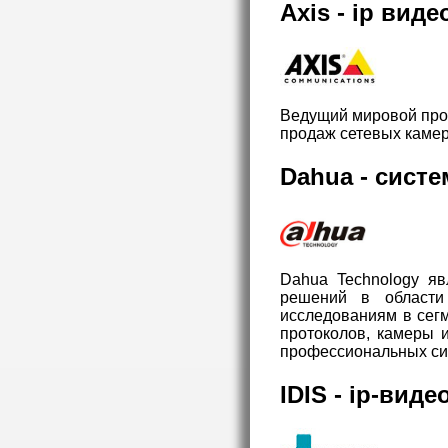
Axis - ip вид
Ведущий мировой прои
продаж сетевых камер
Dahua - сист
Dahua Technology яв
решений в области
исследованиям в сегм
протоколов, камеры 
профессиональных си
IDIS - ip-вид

● ● ● ● ● ● ●

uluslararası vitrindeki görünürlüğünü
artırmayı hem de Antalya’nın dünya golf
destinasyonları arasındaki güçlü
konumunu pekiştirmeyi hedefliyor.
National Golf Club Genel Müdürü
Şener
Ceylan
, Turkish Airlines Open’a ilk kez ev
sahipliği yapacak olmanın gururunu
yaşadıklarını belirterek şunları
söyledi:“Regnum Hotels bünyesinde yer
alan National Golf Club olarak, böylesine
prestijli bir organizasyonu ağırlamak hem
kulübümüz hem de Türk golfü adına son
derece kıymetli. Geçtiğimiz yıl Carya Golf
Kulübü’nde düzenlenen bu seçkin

● ● ● ● ● ● ●

EXERCISE PROMPT => Word for word, restate the lines of the listing above starting at the line with "Axis - ip вид" and ending at the line with "IDIS - ip-вид", and nothing outside them.

SOLUTION =>
Axis - ip вид
Ведущий мировой прои
продаж сетевых камер
Dahua - сист
Dahua Technology яв
решений в области
исследованиям в сегм
протоколов, камеры 
профессиональных си
IDIS - ip-вид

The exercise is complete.